Every parent we have ever met wants to have a smart child and be a smart parent. Raising a child is the most important responsibility anyone will ever have and can provide the most pleasure and reward.

SMART PARENT/SMART CHILD is the revolutionary philosophy that all children are incredibly intelligent from the moment they are born. When parents have learned understanding, respect, highly developed communication and relationship skills and development related expertise, it is amazing what a child can accomplish and, in fact, each child will achieve his maximum potential.

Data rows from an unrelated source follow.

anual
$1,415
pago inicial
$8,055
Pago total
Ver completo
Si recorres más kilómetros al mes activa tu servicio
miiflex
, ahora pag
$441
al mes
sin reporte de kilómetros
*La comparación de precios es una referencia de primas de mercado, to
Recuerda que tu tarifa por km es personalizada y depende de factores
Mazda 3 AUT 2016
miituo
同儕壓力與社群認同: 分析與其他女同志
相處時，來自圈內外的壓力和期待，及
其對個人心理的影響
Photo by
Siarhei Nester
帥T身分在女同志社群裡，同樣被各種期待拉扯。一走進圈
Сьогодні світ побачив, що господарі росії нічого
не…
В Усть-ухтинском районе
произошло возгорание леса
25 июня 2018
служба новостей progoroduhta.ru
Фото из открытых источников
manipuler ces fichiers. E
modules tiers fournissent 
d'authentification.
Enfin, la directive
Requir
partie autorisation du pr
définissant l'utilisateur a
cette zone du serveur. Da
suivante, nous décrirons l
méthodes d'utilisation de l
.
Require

Our mission is to help you achieve that goal. The key to a child's education and success is a skilled, knowledgeable, informed and educated parent.

This blog addresses specific issues, to really be the best parent possible the book is a must!

Friday, March 31, 2017

Never Say Anything You Don’t Mean

Never Say Anything You Don’t Mean And Always Follow Up On What You Correctly Say

The First Challenge
Invariably, when I am counseling parents, somewhere in the conversation one or both parents will say something along the lines of:

-I’m sure I have said many things I shouldn’t have.
-I was so upset I told her I didn’t love her.
-I said X, but I didn’t really mean it.
-I told her I would leave her at the mall if she did not stop crying.
-You are so bad, I am taking away your iPad for a month.

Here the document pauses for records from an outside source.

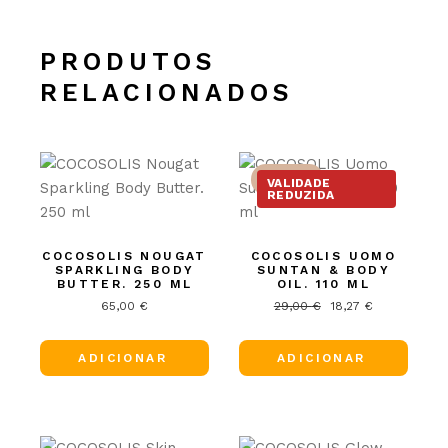
PRODUTOS
RELACIONADOS
-37%
VALIDADE
REDUZIDA
COCOSOLIS NOUGAT
COCOSOLIS UOMO
SPARKLING BODY
SUNTAN & BODY
BUTTER. 250 ML
OIL. 110 ML
65,00
€
29,00
€
18,27
€
O
O
preço
preço
original
atual
era:
é:
ADICIONAR
ADICIONAR
29,00 €.
18,27 €.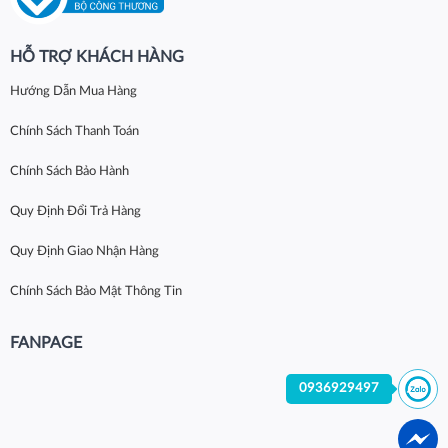
HỖ TRỢ KHÁCH HÀNG
Hướng Dẫn Mua Hàng
Chính Sách Thanh Toán
Chính Sách Bảo Hành
Quy Định Đổi Trả Hàng
Quy Định Giao Nhận Hàng
Chính Sách Bảo Mật Thông Tin
FANPAGE
0936929497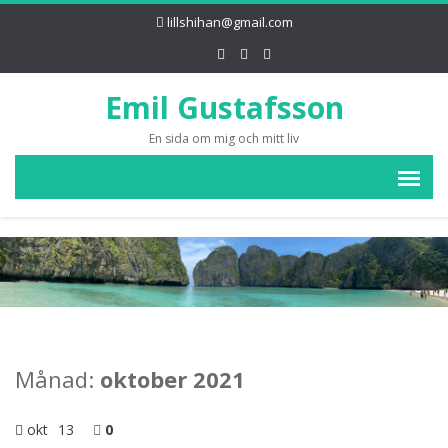
lillshihan@gmail.com
Emil Gustafsson
En sida om mig och mitt liv
Månad:
oktober 2021
okt
13
0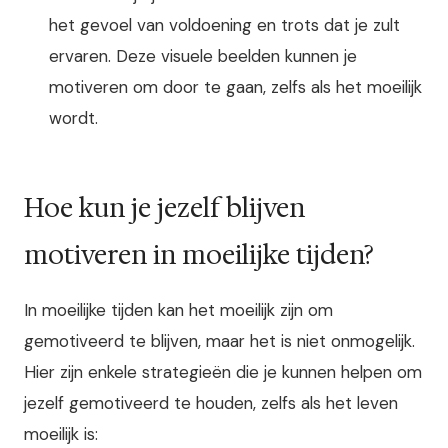
het gevoel van voldoening en trots dat je zult
ervaren. Deze visuele beelden kunnen je
motiveren om door te gaan, zelfs als het moeilijk
wordt.
Hoe kun je jezelf blijven
motiveren in moeilijke tijden?
In moeilijke tijden kan het moeilijk zijn om
gemotiveerd te blijven, maar het is niet onmogelijk.
Hier zijn enkele strategieën die je kunnen helpen om
jezelf gemotiveerd te houden, zelfs als het leven
moeilijk is:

In a moment of frustration, anxiety, or impatience, your self-control can be lost and you blurt out statements that are devastating and very difficult or sometimes impossible to retract.

Because we are always extremely aware and sensitive to the emotional needs of our children in daycare, we find ourselves often contradicting what a child will quote what their parent has said to them under the assumption they did not really mean it.

We know that children often share or display situations that occurred at home to us to have them corrected, so we are careful not to directly undermine the parent while we reassure the child that they will never hear any of those statements here, nor be treated in that manner.

Children need reassurance that they are valuable.

At the same time, when a parent does request a reasonable and expected behavior, they must be consistent and follow-up. Make sure when you speak, you have thought about the action or response you expect from your child.

If you tell them:
-We are going shopping and you are not buying a today.
-You know how to put on your socks and shoes by yourself. So be persistent and get it done!
-We are leaving the park in five minutes, see where the hand will be on my watch. I expect you to leave like a Big Girl!
-Please get your jacket before leaving daycare. Don’t bother crying, it doesn’t work!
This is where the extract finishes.